• EXERCISE GOAL
If a line of the data contains the word "mentale", it is counted; report how many such lines there are and nothing else.

Records from a data source:
[Start of Attachment]
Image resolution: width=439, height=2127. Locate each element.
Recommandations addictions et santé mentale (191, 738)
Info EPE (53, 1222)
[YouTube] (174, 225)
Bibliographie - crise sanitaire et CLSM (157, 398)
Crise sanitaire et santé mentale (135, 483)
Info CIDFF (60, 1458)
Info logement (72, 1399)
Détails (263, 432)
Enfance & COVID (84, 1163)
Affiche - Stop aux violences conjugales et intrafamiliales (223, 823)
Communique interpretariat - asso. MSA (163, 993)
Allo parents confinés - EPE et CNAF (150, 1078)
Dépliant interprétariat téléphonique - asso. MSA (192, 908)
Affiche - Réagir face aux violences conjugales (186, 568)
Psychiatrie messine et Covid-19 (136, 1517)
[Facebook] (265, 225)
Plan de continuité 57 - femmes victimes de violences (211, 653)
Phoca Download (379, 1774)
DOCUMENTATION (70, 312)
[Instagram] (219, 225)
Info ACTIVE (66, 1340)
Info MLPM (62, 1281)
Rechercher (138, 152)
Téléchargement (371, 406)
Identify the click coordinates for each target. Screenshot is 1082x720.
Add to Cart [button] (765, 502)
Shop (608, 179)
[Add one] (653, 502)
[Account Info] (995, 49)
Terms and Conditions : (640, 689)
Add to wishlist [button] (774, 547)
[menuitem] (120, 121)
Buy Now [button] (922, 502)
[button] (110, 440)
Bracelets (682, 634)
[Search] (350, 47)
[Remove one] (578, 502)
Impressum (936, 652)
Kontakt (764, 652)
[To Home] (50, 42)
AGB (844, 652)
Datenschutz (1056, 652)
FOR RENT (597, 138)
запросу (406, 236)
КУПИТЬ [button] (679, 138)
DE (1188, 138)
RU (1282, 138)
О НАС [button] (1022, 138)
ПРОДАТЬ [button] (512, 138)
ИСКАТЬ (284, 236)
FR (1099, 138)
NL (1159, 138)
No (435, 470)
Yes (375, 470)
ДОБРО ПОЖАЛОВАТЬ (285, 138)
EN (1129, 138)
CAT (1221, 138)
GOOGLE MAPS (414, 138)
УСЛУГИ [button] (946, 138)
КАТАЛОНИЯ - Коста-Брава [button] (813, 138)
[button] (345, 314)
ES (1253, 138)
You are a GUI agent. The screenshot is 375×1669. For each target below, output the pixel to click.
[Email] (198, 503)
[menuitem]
[End of Attachment]
• RESULT FOR THIS EXERCISE
2